:: Activity ::
Your task is to copy the stretch of lines in the records below that begins with the line containing "WaterColor condos for sale" and ends with the line containing "Floor Plans", exactly as written, with nothing added.
────────────────────────────────────────
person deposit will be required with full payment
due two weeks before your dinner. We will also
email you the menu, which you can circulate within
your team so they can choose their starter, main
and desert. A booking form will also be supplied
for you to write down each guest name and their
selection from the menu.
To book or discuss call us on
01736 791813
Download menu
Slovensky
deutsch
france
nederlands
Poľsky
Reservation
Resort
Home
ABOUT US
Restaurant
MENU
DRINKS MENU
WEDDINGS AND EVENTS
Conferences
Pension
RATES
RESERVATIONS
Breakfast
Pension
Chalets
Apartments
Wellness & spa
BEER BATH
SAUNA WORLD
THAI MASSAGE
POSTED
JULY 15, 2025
────────────────────────────────────────
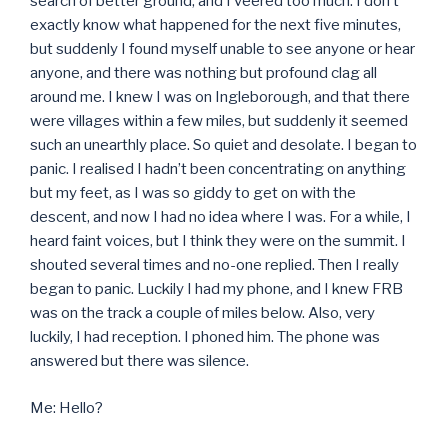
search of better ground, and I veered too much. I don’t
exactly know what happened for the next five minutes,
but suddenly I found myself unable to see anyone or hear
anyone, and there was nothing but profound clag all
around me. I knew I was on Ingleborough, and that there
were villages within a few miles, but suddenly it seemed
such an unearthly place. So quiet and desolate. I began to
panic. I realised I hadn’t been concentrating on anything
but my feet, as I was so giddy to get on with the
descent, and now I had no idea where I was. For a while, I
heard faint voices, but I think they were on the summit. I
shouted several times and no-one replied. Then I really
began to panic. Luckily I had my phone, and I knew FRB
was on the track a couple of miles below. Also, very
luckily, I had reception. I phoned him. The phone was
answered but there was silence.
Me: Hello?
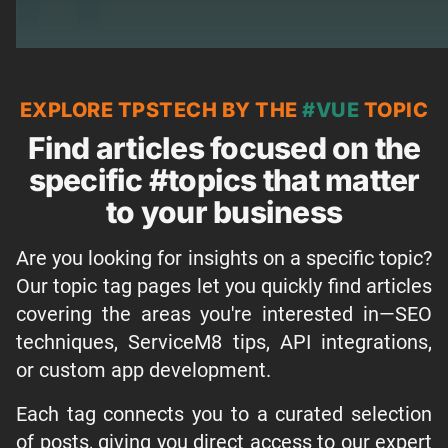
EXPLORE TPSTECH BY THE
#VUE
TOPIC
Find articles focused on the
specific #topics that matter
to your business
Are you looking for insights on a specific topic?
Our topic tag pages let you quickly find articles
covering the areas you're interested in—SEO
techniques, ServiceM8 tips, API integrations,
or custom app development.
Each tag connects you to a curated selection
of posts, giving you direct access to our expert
────────────────────────────────────────
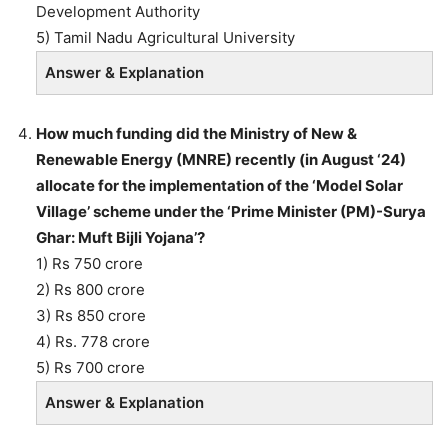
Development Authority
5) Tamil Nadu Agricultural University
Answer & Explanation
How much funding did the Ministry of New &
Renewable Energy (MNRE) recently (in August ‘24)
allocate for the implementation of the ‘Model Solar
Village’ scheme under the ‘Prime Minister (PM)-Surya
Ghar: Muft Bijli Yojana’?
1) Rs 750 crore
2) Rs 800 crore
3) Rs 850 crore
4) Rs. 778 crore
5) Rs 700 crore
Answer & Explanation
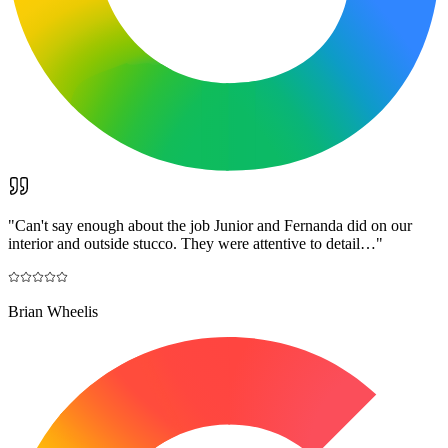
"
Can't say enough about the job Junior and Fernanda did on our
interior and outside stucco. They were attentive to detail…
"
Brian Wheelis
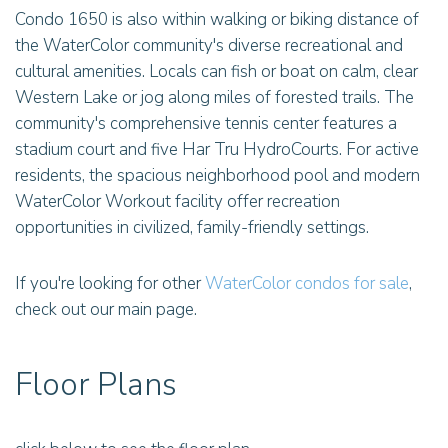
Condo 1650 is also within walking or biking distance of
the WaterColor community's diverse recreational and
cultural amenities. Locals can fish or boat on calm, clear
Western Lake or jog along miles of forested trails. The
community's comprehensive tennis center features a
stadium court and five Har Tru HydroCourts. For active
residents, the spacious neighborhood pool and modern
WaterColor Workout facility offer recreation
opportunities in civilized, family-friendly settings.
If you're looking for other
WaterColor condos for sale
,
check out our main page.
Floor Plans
────────────────────────────────────────
:: Solution for this exercise ::
WaterColor condos for sale
,
check out our main page.
Floor Plans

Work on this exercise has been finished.